## Work item
Without including any image, repeat every record exactly.

[[ Data provided open ]]

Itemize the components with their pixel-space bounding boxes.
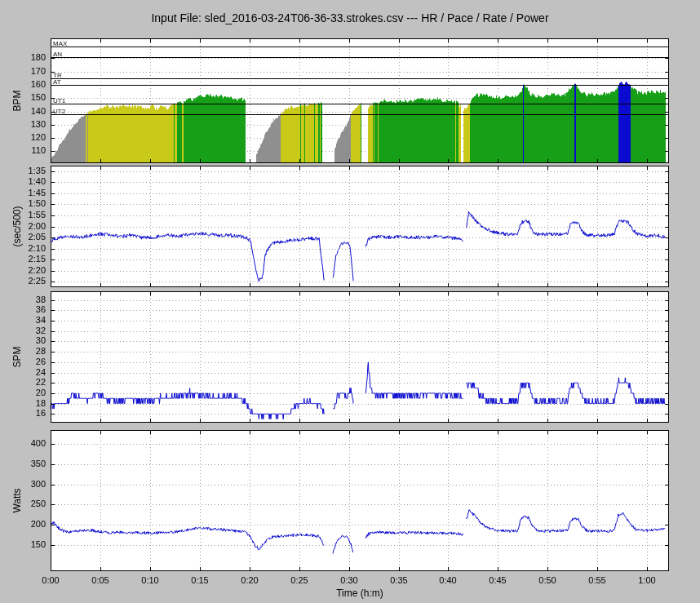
chart-canvas <box>0 0 700 603</box>
chart-title: Input File: sled_2016-03-24T06-36-33.str… <box>0 11 700 24</box>
chart-figure: Input File: sled_2016-03-24T06-36-33.str… <box>0 0 700 603</box>
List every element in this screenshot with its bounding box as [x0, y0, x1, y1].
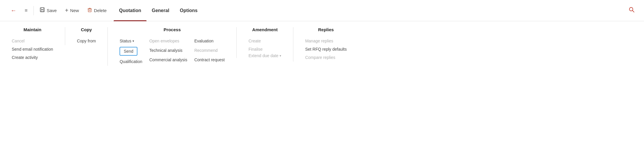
process-section: Process Status ▾ Send Qualification Open… [107, 27, 236, 66]
commercial-analysis-item[interactable]: Commercial analysis [149, 56, 187, 64]
maintain-section: Maintain Cancel Send email notification … [12, 27, 65, 62]
status-dropdown[interactable]: Status ▾ [120, 37, 142, 45]
tab-options[interactable]: Options [174, 0, 203, 21]
recommend-item[interactable]: Recommend [194, 46, 225, 54]
process-header: Process [120, 27, 225, 32]
svg-rect-3 [88, 9, 91, 12]
back-icon: ← [11, 7, 16, 14]
save-icon [40, 7, 45, 14]
new-label: New [70, 8, 79, 13]
save-button[interactable]: Save [36, 5, 60, 16]
extend-due-date-item[interactable]: Extend due date ▾ [248, 53, 281, 58]
qualification-item[interactable]: Qualification [120, 57, 142, 66]
copy-section: Copy Copy from [65, 27, 108, 45]
contract-request-item[interactable]: Contract request [194, 56, 225, 64]
new-button[interactable]: + New [61, 5, 83, 16]
amendment-header: Amendment [248, 27, 281, 32]
chevron-down-icon: ▾ [132, 39, 134, 43]
menu-icon: ≡ [25, 8, 28, 14]
set-rfq-reply-defaults-item[interactable]: Set RFQ reply defaults [305, 45, 347, 53]
delete-icon [87, 7, 92, 14]
delete-button[interactable]: Delete [84, 5, 110, 16]
search-button[interactable] [626, 4, 637, 16]
save-label: Save [47, 8, 57, 13]
open-envelopes-item[interactable]: Open envelopes [149, 37, 187, 45]
evaluation-item[interactable]: Evaluation [194, 37, 225, 45]
amendment-create-item[interactable]: Create [248, 37, 281, 45]
menu-button[interactable]: ≡ [21, 5, 31, 16]
new-icon: + [65, 7, 68, 14]
replies-section: Replies Manage replies Set RFQ reply def… [293, 27, 359, 62]
delete-label: Delete [94, 8, 107, 13]
replies-header: Replies [305, 27, 347, 32]
separator-1 [33, 6, 34, 15]
send-email-item[interactable]: Send email notification [12, 45, 53, 53]
back-button[interactable]: ← [7, 5, 20, 16]
nav-tabs: Quotation General Options [114, 0, 203, 21]
toolbar: ← ≡ Save + New Delete [0, 0, 644, 21]
create-activity-item[interactable]: Create activity [12, 53, 53, 62]
compare-replies-item[interactable]: Compare replies [305, 53, 347, 62]
svg-rect-2 [41, 10, 43, 11]
tab-general[interactable]: General [147, 0, 175, 21]
chevron-down-icon-extend: ▾ [280, 54, 281, 58]
maintain-header: Maintain [12, 27, 53, 32]
copy-from-item[interactable]: Copy from [77, 37, 96, 45]
amendment-section: Amendment Create Finalise Extend due dat… [236, 27, 293, 58]
manage-replies-item[interactable]: Manage replies [305, 37, 347, 45]
amendment-finalise-item[interactable]: Finalise [248, 45, 281, 53]
cancel-item[interactable]: Cancel [12, 37, 53, 45]
svg-rect-1 [41, 8, 43, 9]
search-icon [629, 7, 635, 14]
ribbon-menu: Maintain Cancel Send email notification … [0, 21, 644, 74]
send-item[interactable]: Send [120, 46, 142, 56]
copy-header: Copy [77, 27, 96, 32]
svg-line-7 [633, 11, 634, 12]
tab-quotation[interactable]: Quotation [114, 0, 147, 21]
technical-analysis-item[interactable]: Technical analysis [149, 46, 187, 54]
status-label: Status [120, 39, 131, 43]
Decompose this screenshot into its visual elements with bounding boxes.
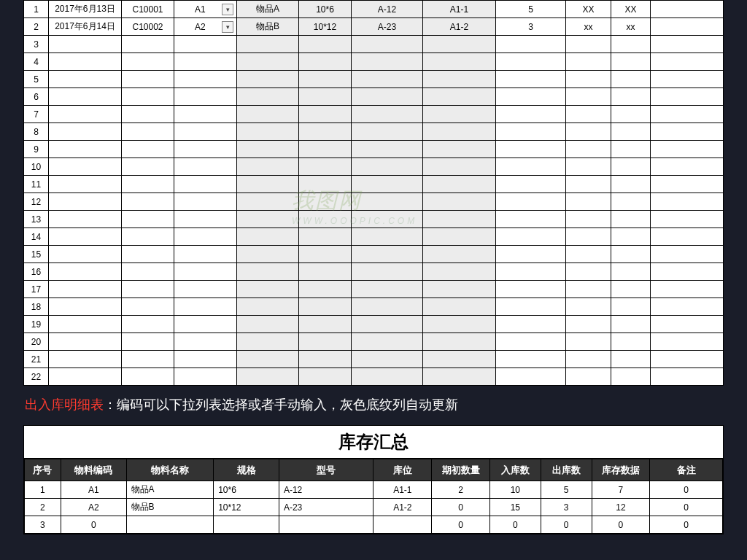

[[ Data provided closed ]]

## Answer to this task
Itemize the components with their pixel-space bounding boxes.
chart-canvas <box>0 0 700 603</box>
chart-title: Input File: sled_2016-03-24T06-36-33.str… <box>0 11 700 24</box>
chart-figure: Input File: sled_2016-03-24T06-36-33.str… <box>0 0 700 603</box>
List every element in this screenshot with its bounding box as [x0, y0, x1, y1].
process-section: Process Status ▾ Send Qualification Open… [107, 27, 236, 66]
commercial-analysis-item[interactable]: Commercial analysis [149, 56, 187, 64]
maintain-section: Maintain Cancel Send email notification … [12, 27, 65, 62]
status-dropdown[interactable]: Status ▾ [120, 37, 142, 45]
tab-options[interactable]: Options [174, 0, 203, 21]
recommend-item[interactable]: Recommend [194, 46, 225, 54]
process-header: Process [120, 27, 225, 32]
svg-rect-3 [88, 9, 91, 12]
back-icon: ← [11, 7, 16, 14]
save-icon [40, 7, 45, 14]
new-label: New [70, 8, 79, 13]
save-button[interactable]: Save [36, 5, 60, 16]
extend-due-date-item[interactable]: Extend due date ▾ [248, 53, 281, 58]
qualification-item[interactable]: Qualification [120, 57, 142, 66]
copy-section: Copy Copy from [65, 27, 108, 45]
contract-request-item[interactable]: Contract request [194, 56, 225, 64]
new-button[interactable]: + New [61, 5, 83, 16]
amendment-header: Amendment [248, 27, 281, 32]
chevron-down-icon: ▾ [132, 39, 134, 43]
menu-icon: ≡ [25, 8, 28, 14]
set-rfq-reply-defaults-item[interactable]: Set RFQ reply defaults [305, 45, 347, 53]
delete-icon [87, 7, 92, 14]
delete-button[interactable]: Delete [84, 5, 110, 16]
search-button[interactable] [626, 4, 637, 16]
save-label: Save [47, 8, 57, 13]
open-envelopes-item[interactable]: Open envelopes [149, 37, 187, 45]
evaluation-item[interactable]: Evaluation [194, 37, 225, 45]
amendment-create-item[interactable]: Create [248, 37, 281, 45]
menu-button[interactable]: ≡ [21, 5, 31, 16]
new-icon: + [65, 7, 68, 14]
replies-section: Replies Manage replies Set RFQ reply def… [293, 27, 359, 62]
delete-label: Delete [94, 8, 107, 13]
replies-header: Replies [305, 27, 347, 32]
separator-1 [33, 6, 34, 15]
send-email-item[interactable]: Send email notification [12, 45, 53, 53]
back-button[interactable]: ← [7, 5, 20, 16]
nav-tabs: Quotation General Options [114, 0, 203, 21]
toolbar: ← ≡ Save + New Delete [0, 0, 644, 21]
create-activity-item[interactable]: Create activity [12, 53, 53, 62]
compare-replies-item[interactable]: Compare replies [305, 53, 347, 62]
svg-rect-2 [41, 10, 43, 11]
tab-general[interactable]: General [147, 0, 175, 21]
chevron-down-icon-extend: ▾ [280, 54, 281, 58]
maintain-header: Maintain [12, 27, 53, 32]
copy-from-item[interactable]: Copy from [77, 37, 96, 45]
amendment-section: Amendment Create Finalise Extend due dat… [236, 27, 293, 58]
manage-replies-item[interactable]: Manage replies [305, 37, 347, 45]
amendment-finalise-item[interactable]: Finalise [248, 45, 281, 53]
cancel-item[interactable]: Cancel [12, 37, 53, 45]
svg-rect-1 [41, 8, 43, 9]
search-icon [629, 7, 635, 14]
ribbon-menu: Maintain Cancel Send email notification … [0, 21, 644, 74]
send-item[interactable]: Send [120, 46, 142, 56]
copy-header: Copy [77, 27, 96, 32]
svg-line-7 [633, 11, 634, 12]
tab-quotation[interactable]: Quotation [114, 0, 147, 21]
technical-analysis-item[interactable]: Technical analysis [149, 46, 187, 54]
status-label: Status [120, 39, 131, 43]
Decompose this screenshot into its visual elements with bounding boxes.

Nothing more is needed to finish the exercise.